Seismic Upgrading of Existing Steel Buildings Built on Soft Soil Using Passive Damping Systems

Abstract

In regions prone to seismic activity, buildings constructed on soft soil pose a significant concern due to their inferior seismic performance. This situation often results in considerable structural damage, substantial economic loss, and increased risk to human life. To address this problem, this study focuses on the seismic retrofitting of steel moment-resisting frames using friction and metal-yielding dampers, taking into account the soil-structure interaction. The effectiveness of these retrofit methods was examined through a comprehensive non-linear time history analysis of three prototype structures subjected to a series of intense seismic events. The soil behavior was simulated using a non-linear Bouc-Wen hysteresis model. Various parameters, including lateral displacement, maximum drift ratio, the pattern of plastic hinge formation, base shear distribution, and dissipated hysteretic energy, were used to compare the performance of the two retrofit strategies. The findings from the non-linear analyses revealed that both retrofit methods markedly enhanced the safety and serviceability of the deficient buildings.
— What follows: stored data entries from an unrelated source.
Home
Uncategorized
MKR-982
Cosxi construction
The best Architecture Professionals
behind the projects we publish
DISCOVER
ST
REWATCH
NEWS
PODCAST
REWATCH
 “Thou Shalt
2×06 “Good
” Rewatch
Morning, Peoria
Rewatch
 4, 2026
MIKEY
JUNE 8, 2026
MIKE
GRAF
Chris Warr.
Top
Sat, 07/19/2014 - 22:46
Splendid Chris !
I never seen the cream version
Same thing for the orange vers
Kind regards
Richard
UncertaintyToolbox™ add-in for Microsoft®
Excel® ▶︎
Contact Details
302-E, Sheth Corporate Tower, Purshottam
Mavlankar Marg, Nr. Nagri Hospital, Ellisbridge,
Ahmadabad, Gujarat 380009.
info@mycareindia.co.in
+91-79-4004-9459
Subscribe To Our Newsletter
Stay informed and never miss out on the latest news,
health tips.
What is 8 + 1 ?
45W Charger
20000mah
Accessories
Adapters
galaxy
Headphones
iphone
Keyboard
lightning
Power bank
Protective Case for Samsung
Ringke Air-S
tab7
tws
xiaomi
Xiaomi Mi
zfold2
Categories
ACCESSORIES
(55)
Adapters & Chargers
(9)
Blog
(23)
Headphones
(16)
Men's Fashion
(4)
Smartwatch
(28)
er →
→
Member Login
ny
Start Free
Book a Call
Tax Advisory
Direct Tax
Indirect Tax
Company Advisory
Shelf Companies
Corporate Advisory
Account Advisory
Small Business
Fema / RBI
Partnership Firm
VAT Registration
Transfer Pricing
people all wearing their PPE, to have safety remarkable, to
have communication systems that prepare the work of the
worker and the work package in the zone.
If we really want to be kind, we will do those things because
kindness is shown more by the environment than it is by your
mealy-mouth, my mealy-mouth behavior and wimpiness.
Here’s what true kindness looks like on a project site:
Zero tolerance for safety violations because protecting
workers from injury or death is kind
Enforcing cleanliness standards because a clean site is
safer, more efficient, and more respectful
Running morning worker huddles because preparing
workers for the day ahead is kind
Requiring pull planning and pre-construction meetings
The retrofitted structures exhibited notable reductions in residual displacements and inter-story drift compared to the original frame structures. In the original frame, primary structural elements absorbed a significant amount of the seismic input energy through deformation. However, in the retrofitted frames, dampers dissipated up to 90% of the total input energy. Additionally, integrating dampers into the original frames effectively transferred the non-linear response of the structural elements to the dampers.